A perfectly reasonable script for achieving the goal of the test,  but far from something that could be considered valuable automation.  There is an onslaught of what ifs:

What if:

  • the interface is broken
  • I can’t set the banner
  • I can’t logout of the interface
  • I can’t log back into the interface
  • there are 17 different interfaces on this particular TOE
  • I need to test the combination of setting the banner in each of the 17 interfaces

The list goes on.  The proper, consistent handling of the what ifs is where a script becomes automation.

Automation is Repeatable and Repetitive

Secondly, automation is meant to be run constantly and continuously.  The script above could be expected to be run every picosecond, but that seems wasteful and unproductive.  Automation on the other hand thrives in such an environment.  It is also in that environment that most badly implemented automation falls over.  Anyone who has written any automation can attest to the experience of writing something that they feel is well designed, only to realize that once it’s run every minute for a week by 50 other individuals, it suddenly it begins to crumble.  Where scripts do not scale, automation does.

In our push to automate the prescriptive testing of  CC, we want to be able to run the complex automation ad nauseam with the same result each time.  In fact, as development spin builds, CC automation runs should occur in lockstep.  An amount of fuzzing and randomness is also tremendously valuable in this case.  It enables a breadth of testing that will be more likely to catch those edge cases as opposed to a script that is always testing that same set of data.
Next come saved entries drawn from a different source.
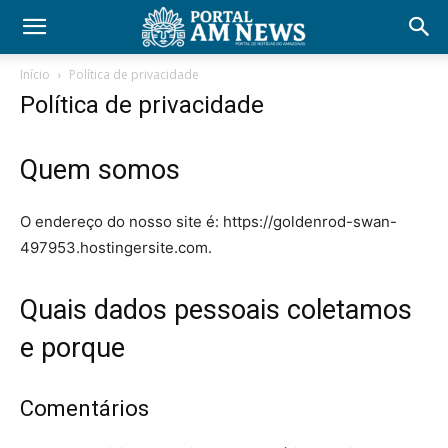
Início
Política de privacidade
Política de privacidade
Quem somos
O endereço do nosso site é: https://goldenrod-swan-
497953.hostingersite.com.
Quais dados pessoais coletamos
e porque
Comentários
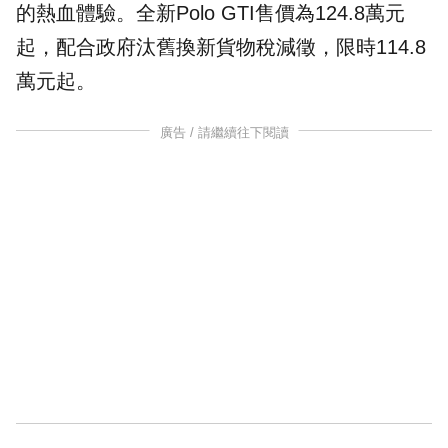
的熱血體驗。全新Polo GTI售價為124.8萬元
起，配合政府汰舊換新貨物稅減徵，限時114.8
萬元起。
廣告 / 請繼續往下閱讀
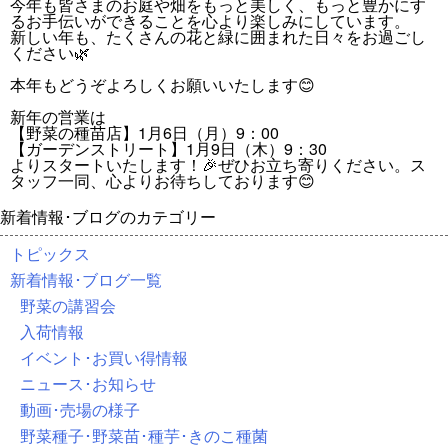
今年も皆さまのお庭や畑をもっと美しく、もっと豊かにす
るお手伝いができることを心より楽しみにしています。
新しい年も、たくさんの花と緑に囲まれた日々をお過ごし
ください🌿
本年もどうぞよろしくお願いいたします😊
新年の営業は
【野菜の種苗店】1月6日（月）9：00
【ガーデンストリート】1月9日（木）9：30
よりスタートいたします！🎉ぜひお立ち寄りください。ス
タッフ一同、心よりお待ちしております😊
新着情報･ブログのカテゴリー
トピックス
新着情報･ブログ一覧
野菜の講習会
入荷情報
イベント･お買い得情報
ニュース･お知らせ
動画･売場の様子
野菜種子･野菜苗･種芋･きのこ種菌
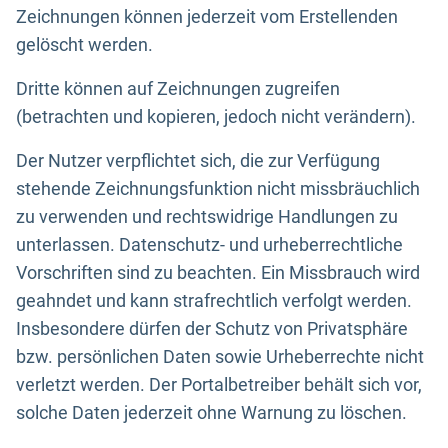
Zeichnungen können jederzeit vom Erstellenden
gelöscht werden.
Dritte können auf Zeichnungen zugreifen
(betrachten und kopieren, jedoch nicht verändern).
Der Nutzer verpflichtet sich, die zur Verfügung
stehende Zeichnungsfunktion nicht missbräuchlich
zu verwenden und rechtswidrige Handlungen zu
unterlassen. Datenschutz- und urheberrechtliche
Vorschriften sind zu beachten. Ein Missbrauch wird
geahndet und kann strafrechtlich verfolgt werden.
Insbesondere dürfen der Schutz von Privatsphäre
bzw. persönlichen Daten sowie Urheberrechte nicht
verletzt werden. Der Portalbetreiber behält sich vor,
solche Daten jederzeit ohne Warnung zu löschen.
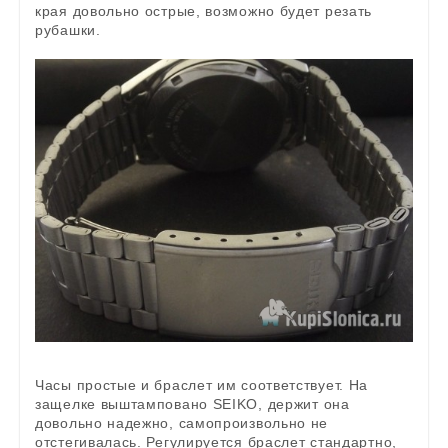
края довольно острые, возможно будет резать
рубашки.
Часы простые и браслет им соответствует. На
защелке выштамповано SEIKO, держит она
довольно надежно, самопроизвольно не
отстегивалась. Регулируется браслет стандартно,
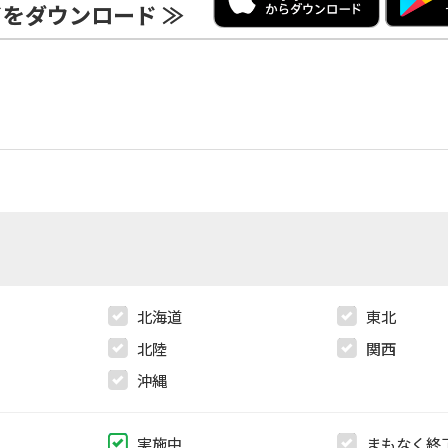
をダウンロード ≫
北海道
東北
北陸
関西
沖縄
実施中
まもなく終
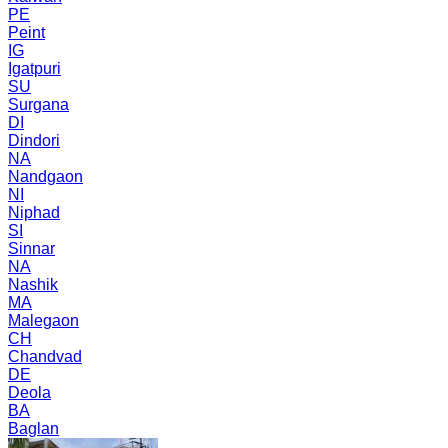
PE
Peint
IG
Igatpuri
SU
Surgana
DI
Dindori
NA
Nandgaon
NI
Niphad
SI
Sinnar
NA
Nashik
MA
Malegaon
CH
Chandvad
DE
Deola
BA
Baglan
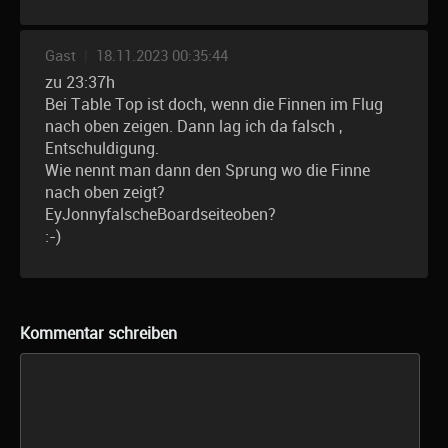
Gast
|
18.11.2023 00:35:44
zu 23:37h
Bei Table Top ist doch, wenn die Finnen im Flug
nach oben zeigen. Dann lag ich da falsch ,
Entschuldigung.
Wie nennt man dann den Sprung wo die Finne
nach oben zeigt?
EyJonnyfalscheBoardseiteoben?
:-)
Kommentar schreiben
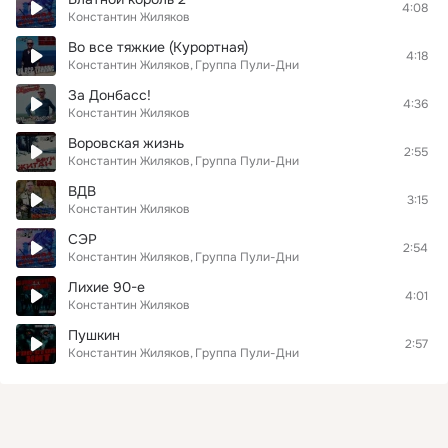
4:08
Константин Жиляков
Во все тяжкие (Курортная)
4:18
Константин Жиляков
Группа Пули-Дни
За Донбасс!
4:36
Константин Жиляков
Воровская жизнь
2:55
Константин Жиляков
Группа Пули-Дни
ВДВ
3:15
Константин Жиляков
СЭР
2:54
Константин Жиляков
Группа Пули-Дни
Лихие 90-е
4:01
Константин Жиляков
Пушкин
2:57
Константин Жиляков
Группа Пули-Дни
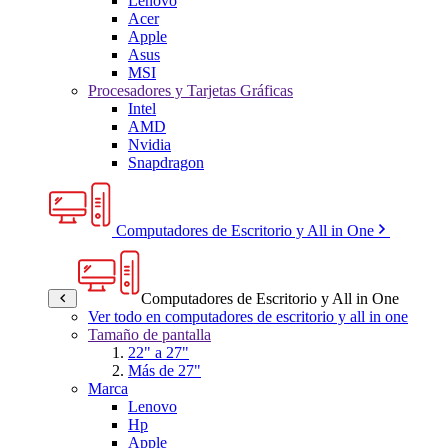
Lenovo
Acer
Apple
Asus
MSI
Procesadores y Tarjetas Gráficas
Intel
AMD
Nvidia
Snapdragon
Computadores de Escritorio y All in One
Computadores de Escritorio y All in One
Ver todo en computadores de escritorio y all in one
Tamaño de pantalla
22" a 27"
Más de 27"
Marca
Lenovo
Hp
Apple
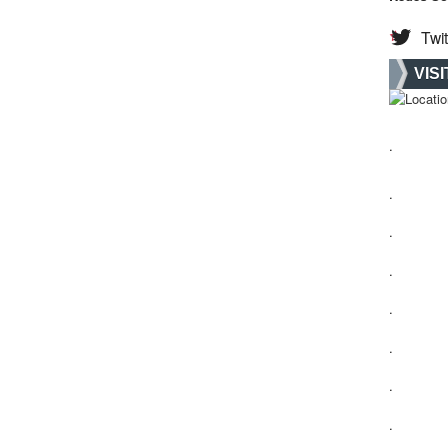
Twit
VIS
.
.
.
.
.
.
.
.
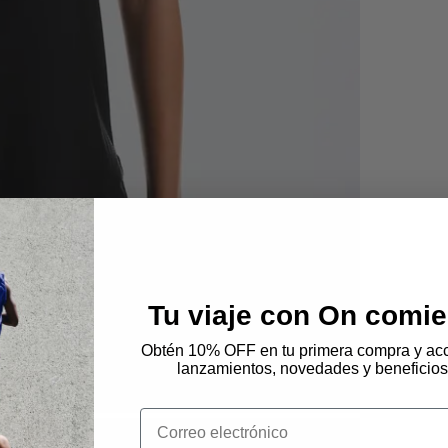
Tu viaje con On comie
Obtén 10% OFF en tu primera compra y acc
lanzamientos, novedades y beneficios
Email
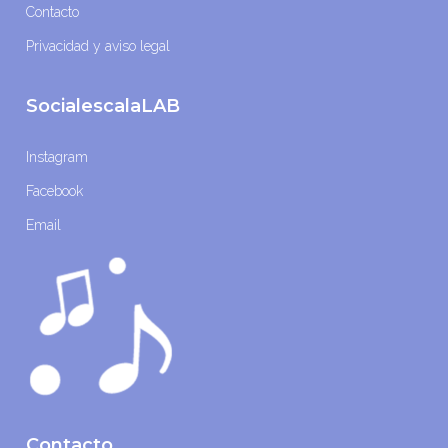
Contacto
Privacidad y aviso legal
SocialescalaLAB
Instagram
Facebook
Email
Contacto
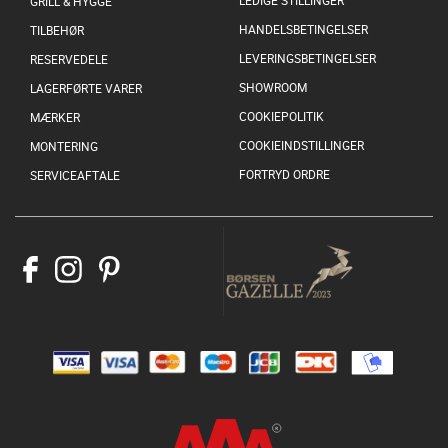
GRILL & HYGGE
HANDELSBETINGELSER
TILBEHØR
LEVERINGSBETINGELSER
RESERVEDELE
SHOWROOM
LAGERFØRTE VARER
COOKIEPOLITIK
MÆRKER
COOKIEINDSTILLINGER
MONTERING
FORTRYD ORDRE
SERVICEAFTALE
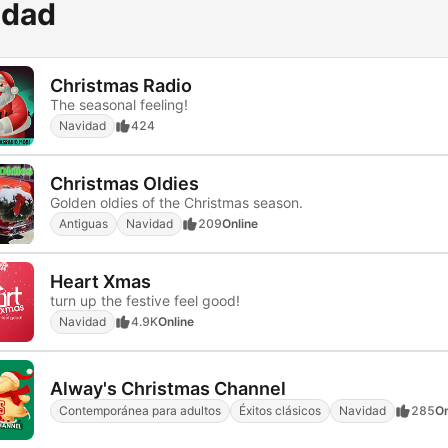
idad
Christmas Radio
The seasonal feeling!
Navidad
424
Christmas Oldies
Golden oldies of the Christmas season.
Antiguas
Navidad
209
Online
Heart Xmas
turn up the festive feel good!
Navidad
4.9K
Online
Alway's Christmas Channel
Contemporánea para adultos
Éxitos clásicos
Navidad
285
On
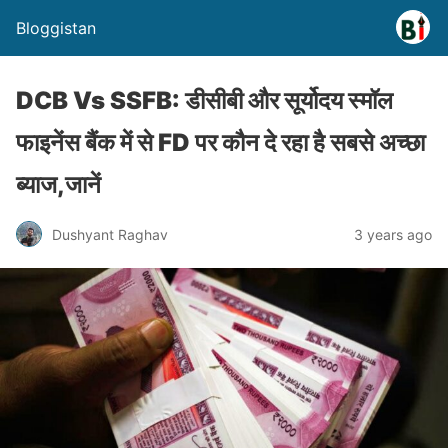
Bloggistan
DCB Vs SSFB: डीसीबी और सूर्योदय स्मॉल
फाइनेंस बैंक में से FD पर कौन दे रहा है सबसे अच्छा
ब्याज,जानें
Dushyant Raghav
3 years ago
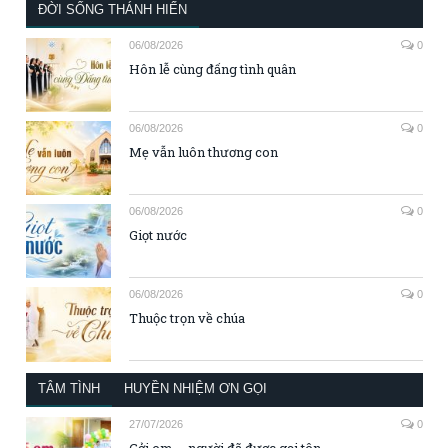
ĐỜI SỐNG THÁNH HIẾN
06/08/2026
0
Hôn lễ cùng đấng tình quân
06/08/2026
0
Mẹ vẫn luôn thương con
06/08/2026
0
Giọt nước
06/08/2026
0
Thuộc trọn về chúa
TÂM TÌNH
HUYỀN NHIỆM ƠN GỌI
27/07/2026
0
Gởi em – người đã được gọi tên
Automation is Orchestration

Automation also often involves the orchestration of more than one sub-system.  Scripts are usually confined to a single node.  Using the example above, that script might be a part of your home automation system which also ensures the sprinklers are off, the doors are locked, the security system is enabled, the furnace is set to an appropriate level, the garage door is closed, etc…

With NDcPP, this could be an LDAP server, a logging backend or a TLS client or server.  Each of these need to be in place and controlled for the evolution of script to automation.

Automation at Lightship

At Lightship Security, we’ve designed our Test Automation Platform – Greenlight to deliver a system that doesn’t just script protection profile test activities, but actually automates them.  This automation is complex, comprehensive, scalable and results in massive time savings while reducing the what ifs of a traditional CC evaluation.

About the Author

Alex Thurston is a Senior Developer at Lightship Security and team lead for Greenlight.

Alex Thurston

Alex Thurston is Lightship’s lead developer. While relatively new to the certifications space, he has been involved in software development for over 10+ years. He loves all aspects of software development, loves to find modern approaches through code, and hates doing the same thing more than once.